On Being a Communicator on an Engineering Team

24 Oct 2024 11:25 UTC

I'm on a new team at work temporarily and I this was something that I was so excited about.

I've never had an opportunity to work on a larger team with so many different experts.

The biggest thing I'm noticing with this new assignment is that while everyone has their expertise, constant communication has been the most important trait for all us as Software Engineers, SREs, Security Specialist, Architect, and yes DevRel Specialist are some of the less important factors.

Written communication

I'm not talking about your ability to speak corporate or create a solid email. I'm talking about the skills that are needed to draft a proposal to convince your team (and often decision makers) to run with an idea.

Documentation is important, including in the decision making process

Imagine having to create an issue for creating an issue. This is actually what I would love to see happen with all of my projects. Our team has a large list of decisions that need to be decided on. We then create a proposal for it and allow for the rest of the team to give their feedback.

Once we have a great concept of whether or not this thing should be worked on and to what effect, a new write-up is then entered into the decision record. Sometimes your proposal will vary greatly from the decision record entry.

A completely true story:

I was assigned the design, documentation, and development of our user API. This started with the proposal of the development of the API. This was quickly discusses and approved and I began creating the diagram for the User API with all the information that knew. There were plenty of decisions that hadn't been made yet, like auth, and validation, and even what API framework would be used.

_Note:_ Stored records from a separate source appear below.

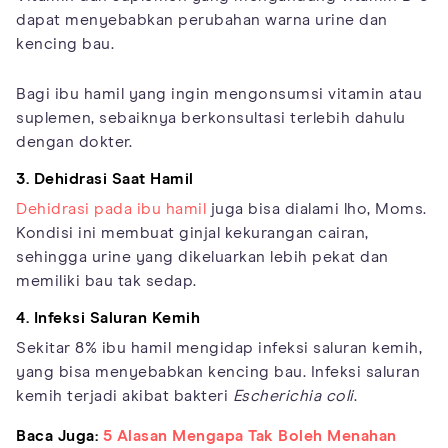
dapat menyebabkan perubahan warna urine dan
kencing bau.
Bagi ibu hamil yang ingin mengonsumsi vitamin atau
suplemen, sebaiknya berkonsultasi terlebih dahulu
dengan dokter.
3. Dehidrasi Saat Hamil
Dehidrasi pada ibu hamil
juga bisa dialami lho, Moms.
Kondisi ini membuat ginjal kekurangan cairan,
sehingga urine yang dikeluarkan lebih pekat dan
memiliki bau tak sedap.
4. Infeksi Saluran Kemih
Sekitar 8% ibu hamil mengidap infeksi saluran kemih,
yang bisa menyebabkan kencing bau. Infeksi saluran
kemih terjadi akibat bakteri
Escherichia coli
.
Baca Juga:
5 Alasan Mengapa Tak Boleh Menahan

Two days into work and what I had was an amazing diagram, one decision record about how the API would be developed (no specifics) and about 5 more proposals for myself and others to make a bunch of decisions on.

The problem to code workflow diagram

Then I jumped into some of the first endpoints and repeated the process. I have yet to write a single line of code on this.

Old me would have had an API built already and it would have not taken into consideration many of the decisions that have yet be decided. While my old method increases the number of commits that need to be made, it reduces the number of them that have to say "[FIX]...".

No one works alone

Our team made a very early decision that no one works alone. That means simply put, no one is allowed to implement things because THEY thought it was the right thing to do and no one cosigned.

That means that we are in almost constant communication and it's so important that when there is an agreement (or disagreement) people are eager to communicate their thoughts and ideas quickly as to not hinder production. The best part about this is that high-pace means you iterate quickly purely out of needing to.